Les députés s’attaquent lundi au texte sur la modernisation de l’économie (LME), qui veut relancer la croissance par la baisse des prix, et risque de créer des tensions entre l’exécutif et sa majorité UMP, toujours à la recherche d’un compromis sur les grandes surfaces.

Le gouvernement compte sur la mesure-phare de ce texte de 44 articles, la liberté donnée aux grandes surfaces de négocier leurs prix avec leurs fournisseurs, pour faire baisser les prix. Le débat s’annonce tendu avec les députés UMP, qui entendent conserver un contrôle des maires sur les implantations de grandes surfaces.

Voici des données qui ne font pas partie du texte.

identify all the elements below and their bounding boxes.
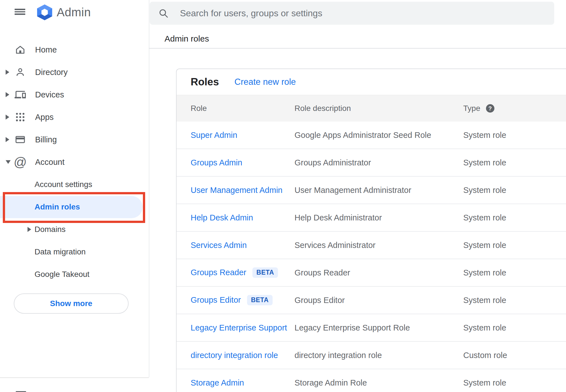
role-type: System role — [463, 296, 506, 305]
sidebar-item-google-takeout[interactable]: Google Takeout — [0, 263, 148, 286]
table-row: Help Desk Admin Help Desk Administrator … — [177, 204, 566, 232]
app-title: Admin — [57, 6, 91, 19]
role-description: Groups Editor — [295, 296, 345, 305]
expand-right-icon[interactable] — [28, 227, 31, 232]
sidebar-item-devices[interactable]: Devices — [0, 83, 148, 106]
role-type: System role — [463, 323, 506, 332]
apps-grid-icon — [14, 111, 26, 123]
role-link[interactable]: Super Admin — [191, 131, 237, 140]
role-type: System role — [463, 158, 506, 167]
table-row: directory integration role directory int… — [177, 342, 566, 369]
annotation-red-box — [3, 192, 145, 223]
column-header-role-description: Role description — [295, 104, 351, 113]
at-sign-icon: @ — [14, 156, 26, 168]
role-link[interactable]: Groups Admin — [191, 158, 242, 167]
help-icon[interactable]: ? — [486, 104, 494, 113]
app-logo[interactable]: Admin — [36, 4, 91, 21]
role-description: directory integration role — [295, 351, 382, 360]
sidebar-item-billing[interactable]: Billing — [0, 128, 148, 151]
card-title: Roles — [191, 76, 219, 88]
role-type: System role — [463, 186, 506, 195]
table-row: User Management Admin User Management Ad… — [177, 177, 566, 204]
role-description: Legacy Enterprise Support Role — [295, 323, 410, 332]
sidebar-item-data-migration[interactable]: Data migration — [0, 241, 148, 263]
table-row: Groups Reader BETA Groups Reader System … — [177, 259, 566, 287]
home-icon — [14, 44, 26, 56]
role-description: Help Desk Administrator — [295, 213, 382, 222]
table-row: Super Admin Google Apps Administrator Se… — [177, 122, 566, 149]
expand-right-icon[interactable] — [6, 70, 9, 75]
admin-hexagon-logo-icon — [36, 4, 53, 20]
role-type: System role — [463, 241, 506, 250]
credit-card-icon — [14, 133, 26, 146]
role-type: System role — [463, 378, 506, 388]
role-link[interactable]: Groups Editor — [191, 295, 241, 305]
person-icon — [14, 66, 26, 78]
search-bar[interactable] — [150, 2, 554, 25]
roles-card-header: Roles Create new role — [177, 69, 566, 95]
role-link[interactable]: User Management Admin — [191, 186, 282, 195]
expand-down-icon[interactable] — [6, 160, 11, 164]
role-link[interactable]: Help Desk Admin — [191, 213, 253, 222]
table-row: Groups Editor BETA Groups Editor System … — [177, 287, 566, 314]
show-more-button[interactable]: Show more — [14, 293, 129, 314]
sidebar-item-apps[interactable]: Apps — [0, 106, 148, 128]
table-row: Storage Admin Storage Admin Role System … — [177, 369, 566, 392]
column-header-type: Type ? — [463, 104, 494, 113]
sidebar-bottom-divider — [0, 377, 149, 378]
role-link[interactable]: directory integration role — [191, 351, 278, 360]
table-row: Services Admin Services Administrator Sy… — [177, 232, 566, 259]
role-link[interactable]: Groups Reader — [191, 268, 246, 277]
expand-right-icon[interactable] — [6, 137, 9, 142]
expand-right-icon[interactable] — [6, 92, 9, 97]
role-type: System role — [463, 213, 506, 222]
beta-badge: BETA — [247, 295, 273, 305]
sidebar-item-directory[interactable]: Directory — [0, 61, 148, 83]
sidebar: Admin Home Directory Devices — [0, 0, 149, 377]
role-link[interactable]: Services Admin — [191, 241, 247, 250]
search-input[interactable] — [179, 8, 554, 19]
role-description: Groups Administrator — [295, 158, 371, 167]
devices-icon — [14, 88, 26, 101]
roles-card: Roles Create new role Role Role descript… — [176, 69, 566, 392]
role-description: Storage Admin Role — [295, 378, 367, 388]
role-type: System role — [463, 268, 506, 277]
role-type: System role — [463, 131, 506, 140]
table-header-row: Role Role description Type ? — [177, 95, 566, 122]
role-link[interactable]: Storage Admin — [191, 378, 244, 388]
expand-right-icon[interactable] — [6, 115, 9, 120]
table-row: Groups Admin Groups Administrator System… — [177, 149, 566, 177]
hamburger-menu-icon[interactable] — [15, 9, 25, 15]
column-header-role: Role — [191, 104, 207, 113]
role-description: Google Apps Administrator Seed Role — [295, 131, 431, 140]
role-type: Custom role — [463, 351, 507, 360]
table-row: Legacy Enterprise Support Legacy Enterpr… — [177, 314, 566, 342]
sidebar-item-home[interactable]: Home — [0, 38, 148, 61]
header-divider — [149, 48, 566, 49]
sidebar-item-account[interactable]: @ Account — [0, 151, 148, 173]
breadcrumb: Admin roles — [165, 33, 209, 45]
role-description: Groups Reader — [295, 268, 350, 277]
create-new-role-link[interactable]: Create new role — [234, 77, 296, 87]
role-description: Services Administrator — [295, 241, 376, 250]
role-description: User Management Administrator — [295, 186, 411, 195]
search-icon — [158, 8, 169, 19]
role-link[interactable]: Legacy Enterprise Support — [191, 323, 287, 332]
beta-badge: BETA — [252, 267, 278, 278]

Au centre des débats, les conditions d’installation des grandes surfaces

Malgré plusieurs réunions la semaine dernière entre le gouvernement et la majorité pour déminer le terrain, un article continue de poser problème, celui sur le relèvement du seuil d’autorisation des grandes surfaces. Les députés UMP, inquiets du risque de disparition du petit commerce en milieu rural, veulent redonner le pouvoir aux maires dans ce domaine.

Avant la discussion générale lundi, le Premier ministre devait encore négocier tout le week-end avec les députés UMP opposés à l’assouplissement des conditions d’installation des grandes surfaces dans les villes, au nom de la concurrence voulue par le gouvernement.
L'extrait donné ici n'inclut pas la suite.